IT'S ALL FREE! 2 Reasons For Incomplete Records

When you took your legal nurse consultant course, the instructor probably told you to review all the medical records, policies, procedures, and other materials from the healthcare provider to determine if healthcare workers breached the standards of care.  There are two reasons those instructions are a problem, and that problem might just affect your review.

There are two reasons why LNCs might have to review incomplete materials:

1)  The plaintiff attorney might not want to spend money to obtain a complete set of medical records.  Most plaintiff attorneys foot the bill for expenses, such as the cost of copying medical records, behind-the-scenes case review, and expert case review.  Unless attorneys are certain that medical malpractice has occurred, they may order abstracts, which are condensed, incomplete sets of the medical records.

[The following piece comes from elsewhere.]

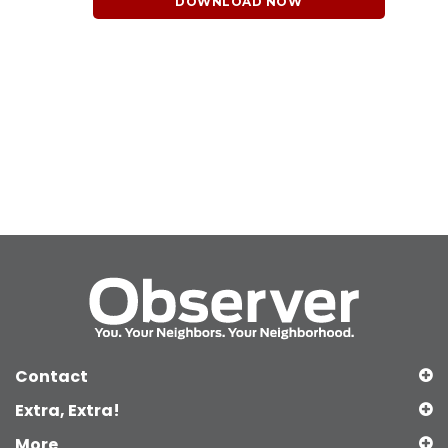
DOWNLOAD NOW
Contact
Extra, Extra!
More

2)   Before a lawsuit is filed, the plaintiff has no ability to obtain policies and procedures or other internal documents of the healthcare provider. (There are some exceptions in states with pre-litigation requirements.)  Those materials belong to the healthcare provider and it doesn't have to share them with anyone.  Therefore, attorneys can't provide those materials for review.  Once the lawsuit is filed, plaintiff attorneys can obtain many of the healthcare provider's internal documents through the Discovery process.


How should LNCs handle this situation?  There are three options:

1)  If there are blantant deviations from well-known standards of care, you may not need the additional records/documents until after the case is in suit.  For example, if healthcare workers failed to follow national Advanced Cardiac Life Support standards, the healthcare provider's policy and procedures for cardiopulmonary rescusitation aren't urgently relevant.  In any case, inform the attorney of your opinion and request the other materials when they become available.

2)  If deviations aren't apparent, inform the attorney, but suggest that a complete medical chart might be helpful to validate or negate the plaintiff's allegations.  The attorney will then decide to proceed with the case or not.

3)  If there appear to be deviations, but the incomplete documents might sway your opinion, inform the attorney.  For example, if a plaintiff is alleging that his plastic surgery caused disfigurement, you would probably need to see photographs to validate his allegation.  If you have reservations because of incomplete documents but need to sign an affidavit of merit, consider adding the phrase, "I reserve the right to alter my opinon if additional materials come to my attention,"

Reviewing incomplete medical records is a reality for many legal nurse consultants who review cases for plaintiffs.  If you're confronted with incomplete medical records, you can follow the strategies above to try get complete copies.